Opponents raised concerns that this new mandate directly contradicts the aims of Medicaid reform because it will encourage patients to utilize hospital emergency rooms instead of participating in a coordinated care system. Opponents also pointed out that the care is not "free," but rather the costs will be shifted to working class families who will end up paying more for insurance coverage.
Another controversial measure, HB 5007/PA 97-0687, allows Cook County to apply for a Medicaid Waiver to receive additional federal Medicaid funds. Proponents claim the expansion plan would be self-funding, while opponents say it is wrong to add between 100,000 to 250,000 new Medicaid recipients at a time when the system is near collapse.
One important Medicaid reform measure that was previously signed into law, Senate Bill 770/PA 97-0683, targets the state’s use of “presumptive eligibility” in re-determining eligibility for Medicaid applicants. This law will put an end to the current practice of automatically assuming that an enrollee is eligible without proper verification.
Gang Crimes Law
Though the signing of critical Medicaid reforms may have been the highlight of the week, Quinn also signed into law an important measure to assist law enforcement officials in prosecuting street gang leaders.
House Bill 1907/PA 97-0686 is known as the "Mini" RICO (Racketeer Influenced and Corrupt Organizations) Act, and it creates enhanced penalties for an extensive list of offenses if they are committed in furtherance of a criminal enterprise. The law will allow prosecutors to connect different crimes that have been committed by the gang as a way to pursue the whole organization including gang leaders, instead of pursuing gang crimes as though they were isolated incidents.
The bill was an initiative of Cook County State's Attorney Anita Alvarez, who is pursuing street gangs who make huge profits as a result of engaging in drug trafficking and other criminal activity. The Chicago Police Department reports that Chicago has the largest gang population in the country, and a total of 75 to 80 percent of the city’s homicides are gang-related.
Under the law, gang members could face more than 30 years in prison for criminal conspiracy.
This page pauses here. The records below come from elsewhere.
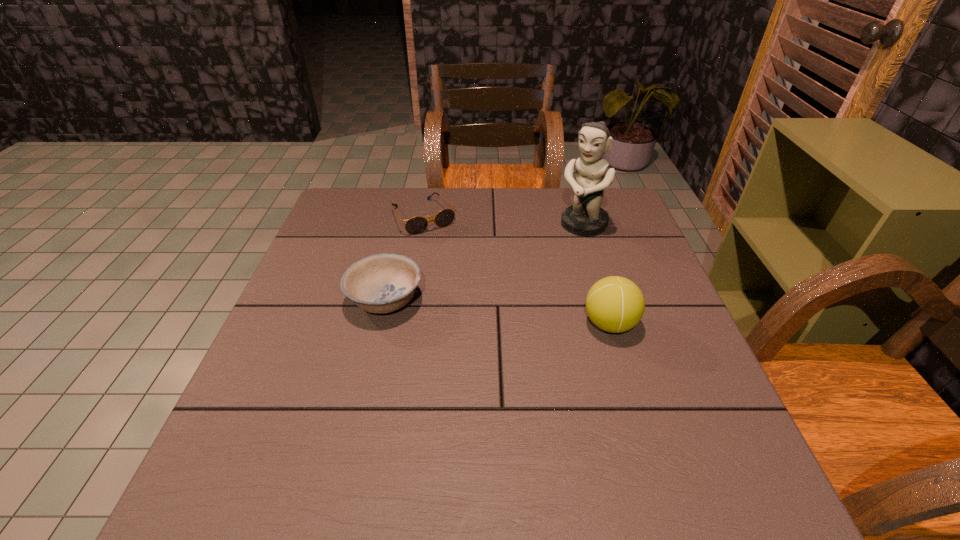 Identify the location of free region located on the front-facing side of the tallest object. The height and width of the screenshot is (540, 960). (558, 248).

At what (x,y) coordinates should I click in order to perform the action: click on vacant space located 0.090m on the front-facing side of the tallest object. Please return your answer as a coordinate pair (x, y). The height and width of the screenshot is (540, 960). Looking at the image, I should click on (554, 252).

Where is `sunglasses located at the far edge`? sunglasses located at the far edge is located at coordinates click(x=416, y=225).

Where is `figurine located in the far edge section of the desktop`? The height and width of the screenshot is (540, 960). figurine located in the far edge section of the desktop is located at coordinates (585, 217).

In order to click on object at the left edge in this screenshot , I will do `click(381, 283)`.

Locate an element on the screen. The width and height of the screenshot is (960, 540). tennis ball located at the right edge is located at coordinates (615, 304).

Image resolution: width=960 pixels, height=540 pixels. I want to click on figurine at the right edge, so click(x=585, y=217).

You are a GUI agent. You are given a task and a screenshot of the screen. Output one action in this format:
    pyautogui.click(x=<x>, y=<y>)
    Task: Click on the object present at the far right corner
    This screenshot has height=540, width=960.
    Given the screenshot: What is the action you would take?
    pyautogui.click(x=585, y=217)

At what (x,y) coordinates should I click in order to perform the action: click on free space at the far edge of the desktop. Please return your answer as a coordinate pair (x, y). Looking at the image, I should click on (529, 199).

Where is `vacant space at the near edge`? The width and height of the screenshot is (960, 540). vacant space at the near edge is located at coordinates (465, 423). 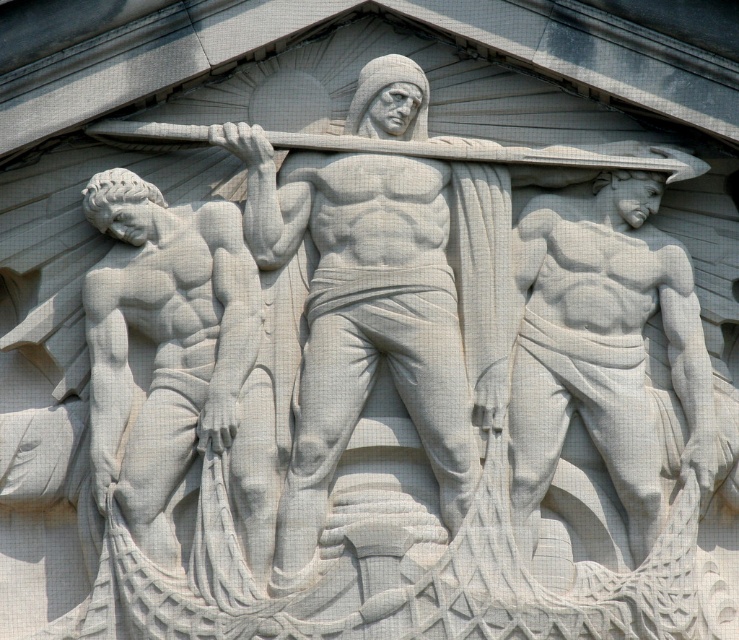 Can you confirm if smooth white statue at left is positioned to the right of matte white statue at right?

Incorrect, smooth white statue at left is not on the right side of matte white statue at right.

Between point (222, 257) and point (602, 192), which one is positioned behind?

The point (602, 192) is behind.

Find the location of a particular element. The image size is (739, 640). smooth white statue at left is located at coordinates (177, 360). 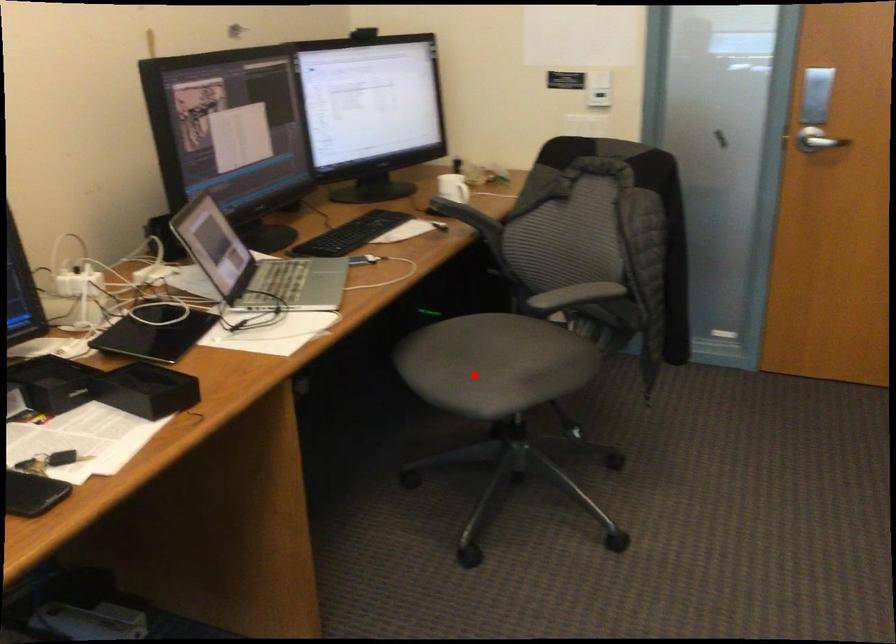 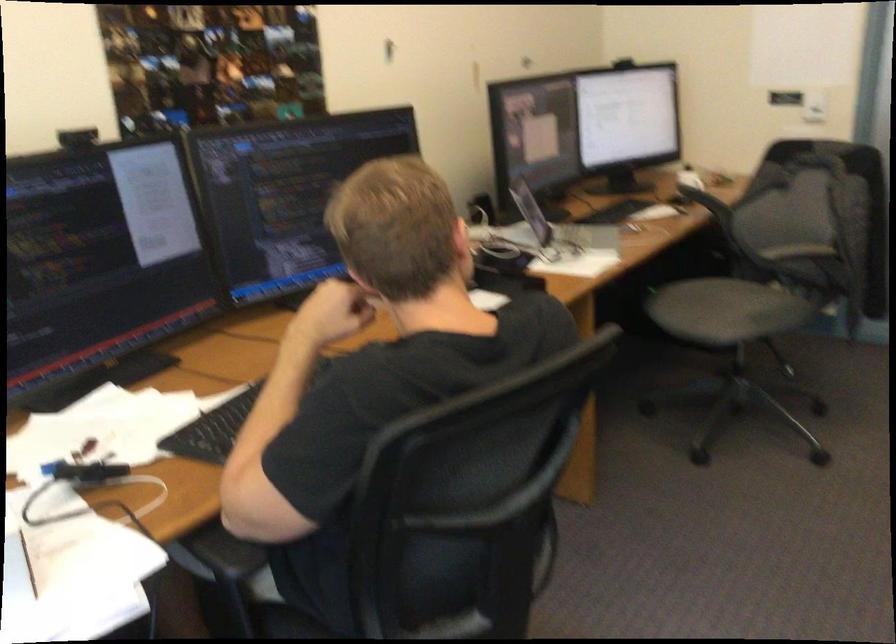 Question: I am providing you with two images of the same scene from different viewpoints. Given a red point in image1, look at the same physical point in image2. Is it:

Choices:
 (A) Closer to the viewpoint
 (B) Farther from the viewpoint

Answer: (B) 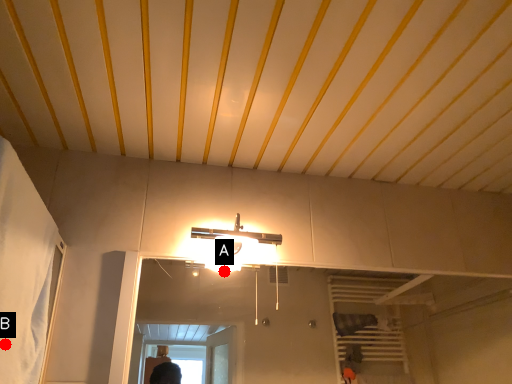 Question: Two points are circled on the image, labeled by A and B beside each circle. Which point is farther from the camera taking this photo?

Choices:
 (A) A is further
 (B) B is further

Answer: (A) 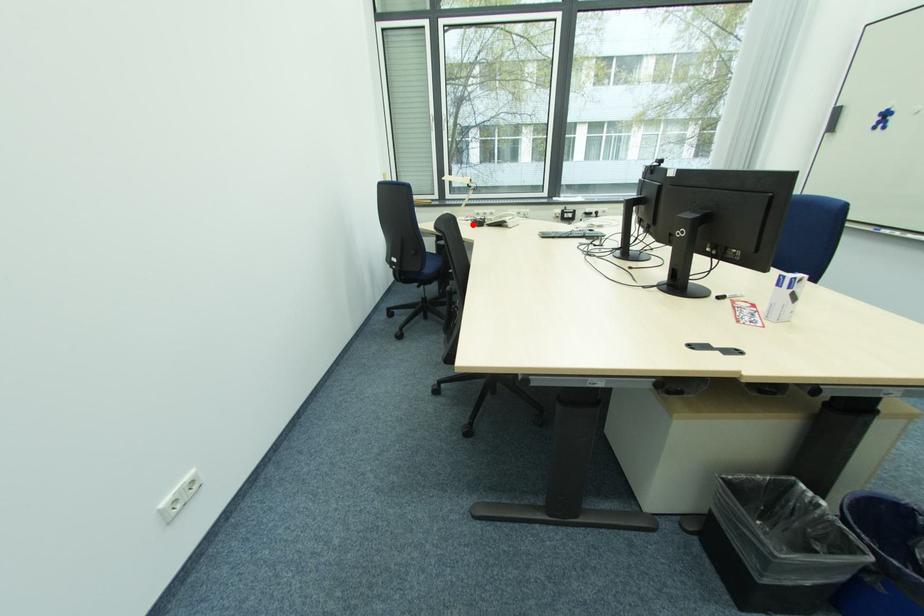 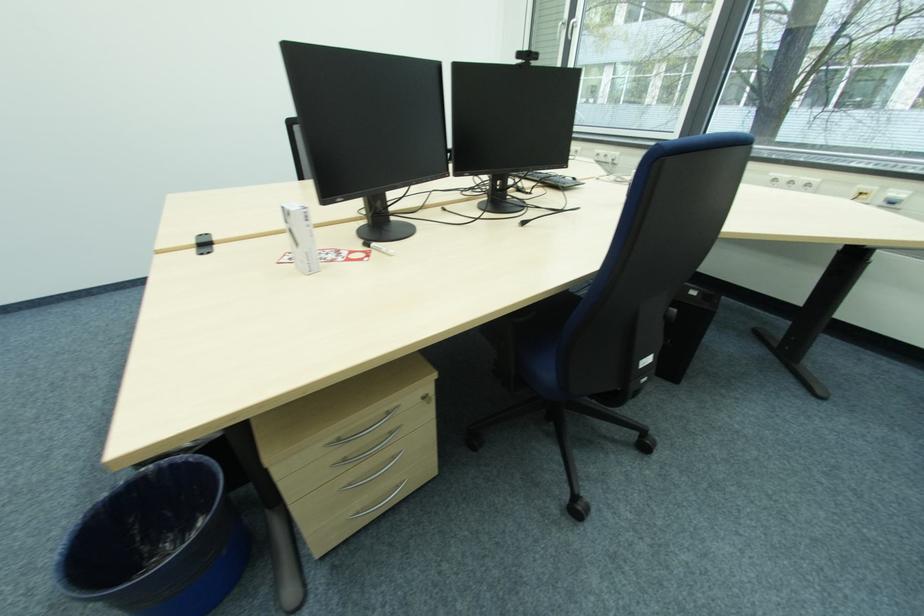 Question: I am providing you with two images of the same scene from different viewpoints. A red point is marked on the first image. Can you still see the location of the red point in image 2?

Choices:
 (A) Yes
 (B) No

Answer: (B) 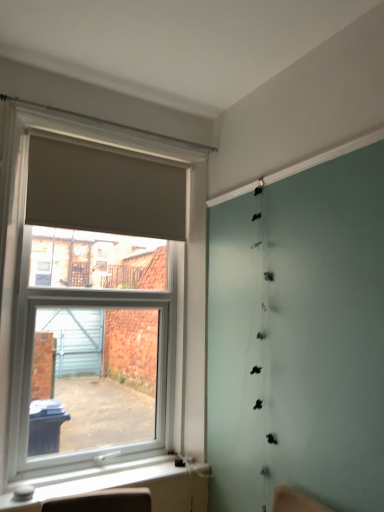 The width and height of the screenshot is (384, 512). In order to click on matte beige curtain at upper left in this screenshot , I will do `click(103, 191)`.

This screenshot has height=512, width=384. I want to click on matte gray roller blind at left, so (x=11, y=283).

Can you confirm if white plastic window sill at lower left is positioned to the left of matte gray roller blind at left?

No.

You are a GUI agent. You are given a task and a screenshot of the screen. Output one action in this format:
    pyautogui.click(x=<x>, y=<y>)
    Task: Click on the window above the white plastic window sill at lower left (from the image's perspective)
    
    Given the screenshot: What is the action you would take?
    pyautogui.click(x=11, y=283)

Could you tell me if white plastic window sill at lower left is facing matte gray roller blind at left?

No, white plastic window sill at lower left is not facing towards matte gray roller blind at left.

Considering the relative positions of matte gray roller blind at left and white plastic window sill at lower left in the image provided, is matte gray roller blind at left in front of white plastic window sill at lower left?

Yes, matte gray roller blind at left is closer to the camera.

From the image's perspective, who appears lower, matte gray roller blind at left or white plastic window sill at lower left?

From the image's view, white plastic window sill at lower left is below.

Does matte gray roller blind at left turn towards white plastic window sill at lower left?

No.

Is matte gray roller blind at left touching matte beige curtain at upper left?

matte gray roller blind at left and matte beige curtain at upper left are clearly separated.

Where is `window below the matte beige curtain at upper left (from a real-world perspective)`? The height and width of the screenshot is (512, 384). window below the matte beige curtain at upper left (from a real-world perspective) is located at coordinates (11, 283).

How many degrees apart are the facing directions of matte gray roller blind at left and matte beige curtain at upper left?

0.00287 degrees.

From a real-world perspective, does matte gray roller blind at left stand above matte beige curtain at upper left?

No, from a real-world perspective, matte gray roller blind at left is not above matte beige curtain at upper left.

Would you say matte beige curtain at upper left is outside white plastic window sill at lower left?

Yes.

Between matte beige curtain at upper left and white plastic window sill at lower left, which one has smaller width?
The asset forfeiture provisions included in the bill allow law enforcement officials to go after gang leaders by taking away their wealth and other assets, such as vehicles and real estate.
The bill was modeled after the federal RICO law, which was initially designed to go after organized crime. However, over the years the federal law has been used against other groups, organizations and individuals. Opponents have criticized the state’s measure because of the potential it could be used to target groups other than gangs or organized crime.